= INFORMATION SHOWN =

=== Begin Enclosure ===

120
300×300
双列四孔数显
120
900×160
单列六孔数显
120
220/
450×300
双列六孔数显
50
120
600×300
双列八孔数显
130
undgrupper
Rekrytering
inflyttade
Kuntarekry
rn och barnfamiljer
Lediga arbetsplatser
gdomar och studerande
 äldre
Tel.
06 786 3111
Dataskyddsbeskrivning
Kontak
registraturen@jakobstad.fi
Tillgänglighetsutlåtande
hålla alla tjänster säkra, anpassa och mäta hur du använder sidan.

=== End Enclosure ===
=== Begin Enclosure ===

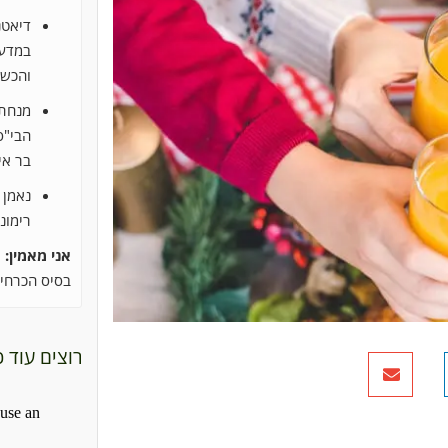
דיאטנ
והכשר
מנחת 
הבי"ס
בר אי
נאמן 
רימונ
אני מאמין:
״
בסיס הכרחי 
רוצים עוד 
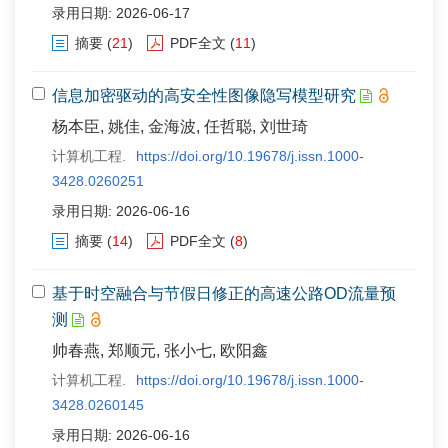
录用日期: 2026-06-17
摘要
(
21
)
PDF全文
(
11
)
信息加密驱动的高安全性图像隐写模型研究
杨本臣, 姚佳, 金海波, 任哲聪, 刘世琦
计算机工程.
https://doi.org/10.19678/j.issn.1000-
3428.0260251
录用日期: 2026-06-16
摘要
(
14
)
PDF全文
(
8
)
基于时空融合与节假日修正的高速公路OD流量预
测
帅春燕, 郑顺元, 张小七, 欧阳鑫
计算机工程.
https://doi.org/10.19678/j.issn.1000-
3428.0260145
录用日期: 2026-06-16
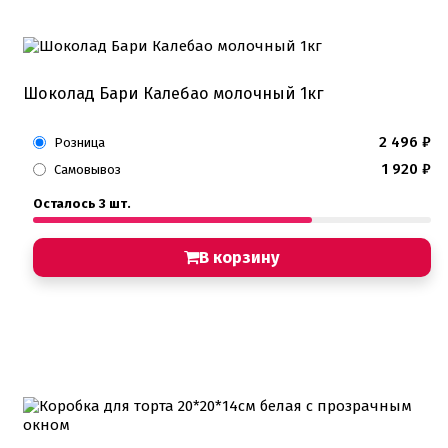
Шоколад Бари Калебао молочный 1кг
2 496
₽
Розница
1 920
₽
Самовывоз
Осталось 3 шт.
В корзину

=== End Enclosure ===
=== Begin Enclosure ===

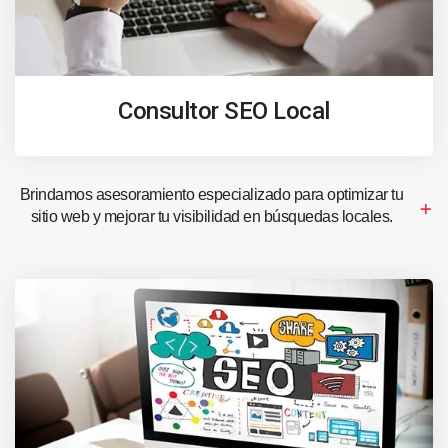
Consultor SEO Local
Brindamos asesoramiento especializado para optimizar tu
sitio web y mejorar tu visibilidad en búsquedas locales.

=== End Enclosure ===

= TASK OBJECTIVE =
Copy the lines above exactly. Start with the line containing "Brindamos asesoramiento especializado", end with the line containing "sitio web y", and include both.

= RESPONSE TO THIS TASK =
Brindamos asesoramiento especializado para optimizar tu
sitio web y mejorar tu visibilidad en búsquedas locales.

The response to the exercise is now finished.